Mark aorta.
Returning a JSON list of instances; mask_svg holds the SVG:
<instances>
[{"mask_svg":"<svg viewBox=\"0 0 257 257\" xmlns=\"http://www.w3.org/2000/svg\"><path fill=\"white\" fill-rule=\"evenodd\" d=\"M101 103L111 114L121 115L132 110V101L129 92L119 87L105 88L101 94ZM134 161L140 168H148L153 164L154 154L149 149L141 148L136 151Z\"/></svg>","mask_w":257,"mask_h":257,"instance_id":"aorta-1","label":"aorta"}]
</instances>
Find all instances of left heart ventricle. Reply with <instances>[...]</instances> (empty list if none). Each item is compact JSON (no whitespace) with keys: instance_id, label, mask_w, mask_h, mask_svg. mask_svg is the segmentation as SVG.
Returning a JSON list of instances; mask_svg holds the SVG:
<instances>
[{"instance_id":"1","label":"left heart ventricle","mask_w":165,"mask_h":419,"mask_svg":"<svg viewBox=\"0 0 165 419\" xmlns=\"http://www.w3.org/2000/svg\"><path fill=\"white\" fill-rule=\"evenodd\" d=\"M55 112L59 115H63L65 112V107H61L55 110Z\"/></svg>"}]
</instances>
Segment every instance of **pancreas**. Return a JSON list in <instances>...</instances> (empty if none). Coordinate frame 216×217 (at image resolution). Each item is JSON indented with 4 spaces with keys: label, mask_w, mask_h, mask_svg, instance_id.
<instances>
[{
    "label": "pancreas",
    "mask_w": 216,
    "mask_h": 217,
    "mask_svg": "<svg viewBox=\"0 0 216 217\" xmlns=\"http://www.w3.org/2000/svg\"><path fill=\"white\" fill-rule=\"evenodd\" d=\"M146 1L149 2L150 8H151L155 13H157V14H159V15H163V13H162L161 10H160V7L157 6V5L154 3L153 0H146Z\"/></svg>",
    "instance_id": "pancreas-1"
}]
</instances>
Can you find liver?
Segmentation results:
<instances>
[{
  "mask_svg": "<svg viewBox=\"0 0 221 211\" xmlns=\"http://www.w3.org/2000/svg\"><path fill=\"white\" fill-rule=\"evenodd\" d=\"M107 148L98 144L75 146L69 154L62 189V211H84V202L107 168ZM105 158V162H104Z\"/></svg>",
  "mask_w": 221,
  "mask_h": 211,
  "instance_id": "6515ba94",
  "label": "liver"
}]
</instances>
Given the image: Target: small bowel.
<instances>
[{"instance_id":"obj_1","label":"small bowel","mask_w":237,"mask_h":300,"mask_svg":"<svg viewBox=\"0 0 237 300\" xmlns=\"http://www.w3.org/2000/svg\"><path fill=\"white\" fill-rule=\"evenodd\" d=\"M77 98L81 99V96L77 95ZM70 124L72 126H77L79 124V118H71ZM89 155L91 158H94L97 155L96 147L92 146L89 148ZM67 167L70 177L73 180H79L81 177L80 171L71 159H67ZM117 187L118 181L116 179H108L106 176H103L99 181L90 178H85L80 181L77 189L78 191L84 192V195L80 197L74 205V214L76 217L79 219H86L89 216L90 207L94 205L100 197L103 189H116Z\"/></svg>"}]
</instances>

────────────────

• GOAL OF THE EXERCISE
Exactly and exclusively, repeat the lines from the line that contains "Can you find liver?" through the end of the records, both ends included.

• FINISHED EXERCISE
Can you find liver?
Segmentation results:
<instances>
[{
  "mask_svg": "<svg viewBox=\"0 0 221 211\" xmlns=\"http://www.w3.org/2000/svg\"><path fill=\"white\" fill-rule=\"evenodd\" d=\"M107 148L98 144L75 146L69 154L62 189V211H84V202L107 168ZM105 158V162H104Z\"/></svg>",
  "mask_w": 221,
  "mask_h": 211,
  "instance_id": "6515ba94",
  "label": "liver"
}]
</instances>
Given the image: Target: small bowel.
<instances>
[{"instance_id":"obj_1","label":"small bowel","mask_w":237,"mask_h":300,"mask_svg":"<svg viewBox=\"0 0 237 300\" xmlns=\"http://www.w3.org/2000/svg\"><path fill=\"white\" fill-rule=\"evenodd\" d=\"M77 98L81 99V96L77 95ZM70 124L72 126H77L79 124V118H71ZM89 155L91 158H94L97 155L96 147L92 146L89 148ZM67 167L70 177L73 180H79L81 177L80 171L71 159H67ZM117 187L118 181L116 179H108L106 176H103L99 181L90 178H85L80 181L77 189L78 191L84 192V195L80 197L74 205V214L76 217L79 219H86L89 216L90 207L94 205L100 197L103 189H116Z\"/></svg>"}]
</instances>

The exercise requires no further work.